An analysis of the responses from more than 65 countries to the World Values Survey, which annually polls the beliefs, values and motivations of people around the globe, has brought to light a variant of a gene directly related to the feeling of happiness. Specifically, the title “the gen of happiness” would correspond nicely to allele A of the fatty acid amide hydrolase. This variant form of a gene slows the chemical degradation of anandamide, an endogenous cannabinoid that increases pleasurable sensations and reduces the perception of pain.
Those nations with more prevalence of this allele, mainly located in South America or West Africa, are the ones that declared themselves happier. At the opposite end of the pole are the citizens of Iraq, Jordan, Hong Kong, China, Thailand and Taiwan, with lower prevalence of this allele and who considered themselves less happy. This genetic difference also explains why northern Europeans, and especially the Swedes, declare themselves to be happier than their neighbors in southern and central Europe.

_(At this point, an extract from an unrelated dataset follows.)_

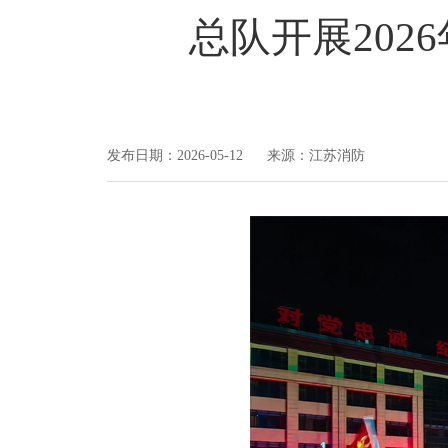
总队开展20
发布日期：2026-05-12 来源：江苏消防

However, it doesn’t necessarily follow from here that we have to rule out any relationship between climate and happiness. In fact, it doesn’t seem to be by chance that allele A is more common in tropical and equatorial areas of America and Africa. “Everything points to natural selection in the tropical environment favoring allele A, possibly to counteract the environmental stressors to which those who live in this part of the world are exposed,” concludes Michael Minkov, co-author of the study, who goes on to say that genetics can influence, but not prevent, other factors such as the welfare state or military conflicts from increasing or decreasing such ratios in a population.
The smiley gene
Do you consider yourself a person who laughs easily? Do you usually roar with laughter when you hear a good joke? Are you the first one to crack up when something hilarious happens? Your genes may have much to do with it, according to a recent study by Northwestern University (USA) and the University of Geneva (Switzerland). Positive emotional expressions, such as smiling and laughter, are more common in people who have short alleles for gene 5-HTTLPR, according to the study. This gene is involved in the regulation of serotonin, the neurotransmitter of happiness.
However, these same variants of the gene have also been shown to be associated with increased sensitivity to negative emotions, and may even predispose one to depression. Why might this be? Claudia M. Haase, who led the study, told OpenMind that “having short allele is not bad. It simply amplifies all emotional reactions, both positive and negative.” In her experiments she has shown that this means that these people laugh more during a funny movie. And in everyday life, “a person with short alleles for gene 5-HTTLPR will be extremely happy in a positive environment and suffer greatly in emotionally unfavorable situations,” says Haase, who adds that this is another clear example that genes “modulate”, but don’t have the last word.
The inheritance of happiness
The influence between happiness and genes is reciprocal. In the same way that certain DNA sequences push us to be happy, a positive mood affects the expression of genes, according to a study by the University of California, Los Angeles (USA), reprinted in the magazine PNAS. The authors found that the genetics of immune cells is more favorable in subjects with high levels of what is known as eudaimonic wellbeing, which is the kind of happiness that comes from having a purpose in life, growing, striving to achieve goals and develop ones own skills.
Specifically, this wellbeing is associated with a reduction in inflammatory gene expression and strong gene activity related to the activity of antibodies and the natural defense against viruses and pathogenic bacteria. This contrasts with the health effects of purely hedonistic pleasure, which emphasizes the pleasurable sensations and the absence of pain, and which, according to research, causes the opposite effect on the immune system.
Delving a little more deeply, some researchers even suggest that happiness not only modifies the genome itself, but also that of one’s offspring. When we laugh we generate endorphins and other brain chemicals that are capable of producing changes in our reproductive cells: sperm and ovum. If this hypothesis is proved correct, we could be inheriting, at least in part, the much sought-after happiness.